🤖 AI Summary
Existing text-driven human motion generation methods lack fine-grained, part-level annotations, making it difficult to achieve independent control over individual body parts. To address this limitation, this work introduces the first high-quality motion dataset annotated with atomic-level, temporally aware textual descriptions for each body part, and proposes FrankenMotion—a novel diffusion-based framework that leverages structured, part-level text prompts to enable dual controllability over both spatial (body parts) and temporal (atomic actions) dimensions of motion synthesis. Experimental results demonstrate that FrankenMotion significantly outperforms all adapted and retrained baseline models under this new setting and is capable of composing complex motions not observed during training.
📝 Abstract
Human motion generation from text prompts has made remarkable progress in recent years. However, existing methods primarily rely on either sequence-level or action-level descriptions due to the absence of fine-grained, part-level motion annotations. This limits their controllability over individual body parts. In this work, we construct a high-quality motion dataset with atomic, temporally-aware part-level text annotations, leveraging the reasoning capabilities of large language models (LLMs). Unlike prior datasets that either provide synchronized part captions with fixed time segments or rely solely on global sequence labels, our dataset captures asynchronous and semantically distinct part movements at fine temporal resolution. Based on this dataset, we introduce a diffusion-based part-aware motion generation framework, namely FrankenMotion, where each body part is guided by its own temporally-structured textual prompt.
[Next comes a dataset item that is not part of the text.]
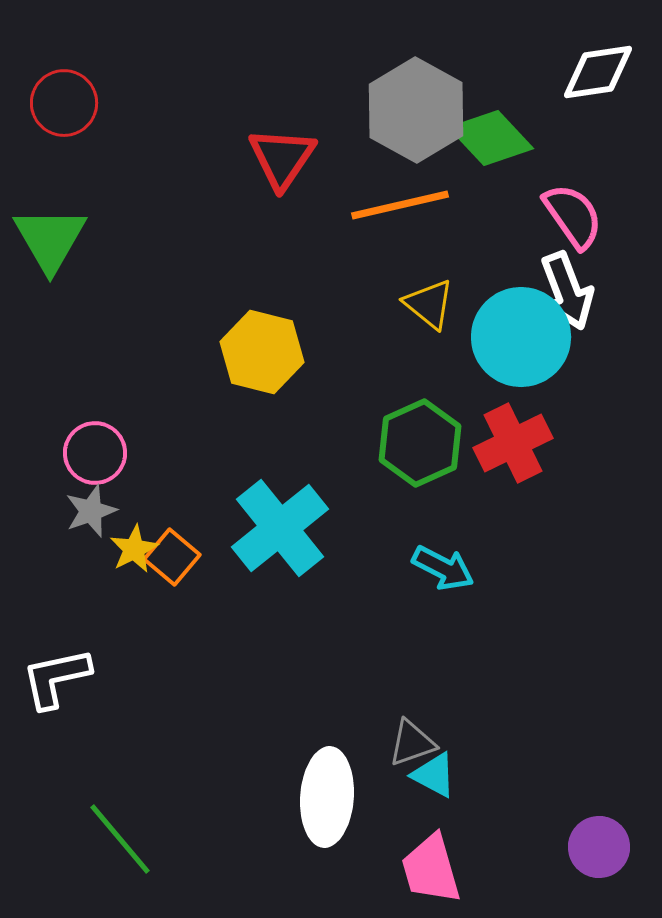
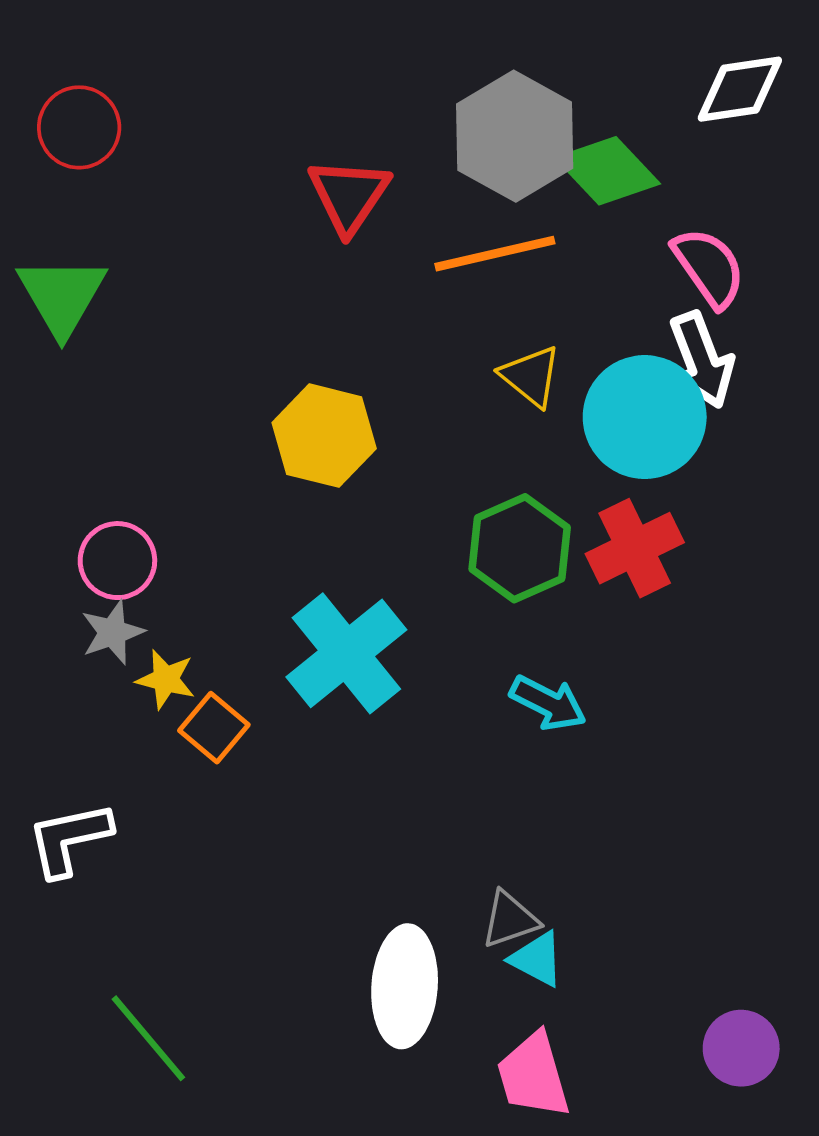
yellow star: (134, 549) -> (166, 679), turned -30
orange square: (172, 557) -> (214, 728), moved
This is, to our knowledge, the first work to provide atomic, temporally-aware part-level motion annotations and have a model that allows motion generation with both spatial (body part) and temporal (atomic action) control. Experiments demonstrate that FrankenMotion outperforms all previous baseline models adapted and retrained for our setting, and our model can compose motions unseen during training. Our code and dataset will be publicly available upon publication.